### PROVIDED DATA
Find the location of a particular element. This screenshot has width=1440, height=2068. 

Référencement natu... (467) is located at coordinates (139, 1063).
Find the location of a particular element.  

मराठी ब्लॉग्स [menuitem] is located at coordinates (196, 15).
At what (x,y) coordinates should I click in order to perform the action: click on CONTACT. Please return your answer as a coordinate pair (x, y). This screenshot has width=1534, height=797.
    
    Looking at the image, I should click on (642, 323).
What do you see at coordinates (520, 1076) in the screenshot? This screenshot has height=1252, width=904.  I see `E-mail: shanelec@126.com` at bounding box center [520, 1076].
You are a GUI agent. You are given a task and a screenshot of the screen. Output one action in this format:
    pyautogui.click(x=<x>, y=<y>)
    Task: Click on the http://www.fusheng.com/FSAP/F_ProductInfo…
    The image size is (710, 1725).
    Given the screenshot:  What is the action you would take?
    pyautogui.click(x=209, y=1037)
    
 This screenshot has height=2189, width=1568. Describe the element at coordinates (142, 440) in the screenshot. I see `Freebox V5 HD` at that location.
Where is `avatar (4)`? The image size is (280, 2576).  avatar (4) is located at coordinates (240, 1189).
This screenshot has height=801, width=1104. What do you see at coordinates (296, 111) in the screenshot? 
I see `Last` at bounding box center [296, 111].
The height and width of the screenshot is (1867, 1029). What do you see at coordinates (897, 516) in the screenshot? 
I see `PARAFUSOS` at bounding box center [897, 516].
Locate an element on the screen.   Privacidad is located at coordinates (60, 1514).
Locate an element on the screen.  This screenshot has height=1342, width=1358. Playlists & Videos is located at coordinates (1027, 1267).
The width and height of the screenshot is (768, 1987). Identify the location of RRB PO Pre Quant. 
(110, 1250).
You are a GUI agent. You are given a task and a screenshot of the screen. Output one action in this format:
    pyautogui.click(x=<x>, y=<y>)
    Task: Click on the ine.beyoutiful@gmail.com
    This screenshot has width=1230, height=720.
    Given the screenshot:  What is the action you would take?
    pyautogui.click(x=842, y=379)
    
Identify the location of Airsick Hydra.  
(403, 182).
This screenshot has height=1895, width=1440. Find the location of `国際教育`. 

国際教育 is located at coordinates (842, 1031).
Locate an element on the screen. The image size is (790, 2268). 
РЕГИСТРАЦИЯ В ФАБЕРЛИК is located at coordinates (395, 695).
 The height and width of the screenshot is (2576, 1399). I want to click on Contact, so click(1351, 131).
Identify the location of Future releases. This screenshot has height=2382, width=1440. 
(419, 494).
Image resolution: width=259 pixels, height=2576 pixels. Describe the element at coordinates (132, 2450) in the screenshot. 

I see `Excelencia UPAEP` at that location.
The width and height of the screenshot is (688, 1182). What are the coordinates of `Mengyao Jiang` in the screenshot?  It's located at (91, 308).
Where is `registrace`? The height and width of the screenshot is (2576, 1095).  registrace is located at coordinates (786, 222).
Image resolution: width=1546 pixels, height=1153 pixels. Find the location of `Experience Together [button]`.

### WORK TASK
Write out every entry above, word for word.

### TASK OUTPUT
Find the location of a particular element. This screenshot has width=1440, height=2068. 

Référencement natu... (467) is located at coordinates (139, 1063).
Find the location of a particular element.  

मराठी ब्लॉग्स [menuitem] is located at coordinates (196, 15).
At what (x,y) coordinates should I click in order to perform the action: click on CONTACT. Please return your answer as a coordinate pair (x, y). This screenshot has width=1534, height=797.
    
    Looking at the image, I should click on (642, 323).
What do you see at coordinates (520, 1076) in the screenshot? This screenshot has height=1252, width=904.  I see `E-mail: shanelec@126.com` at bounding box center [520, 1076].
You are a GUI agent. You are given a task and a screenshot of the screen. Output one action in this format:
    pyautogui.click(x=<x>, y=<y>)
    Task: Click on the http://www.fusheng.com/FSAP/F_ProductInfo…
    The image size is (710, 1725).
    Given the screenshot:  What is the action you would take?
    pyautogui.click(x=209, y=1037)
    
 This screenshot has height=2189, width=1568. Describe the element at coordinates (142, 440) in the screenshot. I see `Freebox V5 HD` at that location.
Where is `avatar (4)`? The image size is (280, 2576).  avatar (4) is located at coordinates (240, 1189).
This screenshot has height=801, width=1104. What do you see at coordinates (296, 111) in the screenshot? 
I see `Last` at bounding box center [296, 111].
The height and width of the screenshot is (1867, 1029). What do you see at coordinates (897, 516) in the screenshot? 
I see `PARAFUSOS` at bounding box center [897, 516].
Locate an element on the screen.   Privacidad is located at coordinates (60, 1514).
Locate an element on the screen.  This screenshot has height=1342, width=1358. Playlists & Videos is located at coordinates (1027, 1267).
The width and height of the screenshot is (768, 1987). Identify the location of RRB PO Pre Quant. 
(110, 1250).
You are a GUI agent. You are given a task and a screenshot of the screen. Output one action in this format:
    pyautogui.click(x=<x>, y=<y>)
    Task: Click on the ine.beyoutiful@gmail.com
    This screenshot has width=1230, height=720.
    Given the screenshot:  What is the action you would take?
    pyautogui.click(x=842, y=379)
    
Identify the location of Airsick Hydra.  
(403, 182).
This screenshot has height=1895, width=1440. Find the location of `国際教育`. 

国際教育 is located at coordinates (842, 1031).
Locate an element on the screen. The image size is (790, 2268). 
РЕГИСТРАЦИЯ В ФАБЕРЛИК is located at coordinates (395, 695).
 The height and width of the screenshot is (2576, 1399). I want to click on Contact, so click(1351, 131).
Identify the location of Future releases. This screenshot has height=2382, width=1440. 
(419, 494).
Image resolution: width=259 pixels, height=2576 pixels. Describe the element at coordinates (132, 2450) in the screenshot. 

I see `Excelencia UPAEP` at that location.
The width and height of the screenshot is (688, 1182). What are the coordinates of `Mengyao Jiang` in the screenshot?  It's located at (91, 308).
Where is `registrace`? The height and width of the screenshot is (2576, 1095).  registrace is located at coordinates (786, 222).
Image resolution: width=1546 pixels, height=1153 pixels. Find the location of `Experience Together [button]`.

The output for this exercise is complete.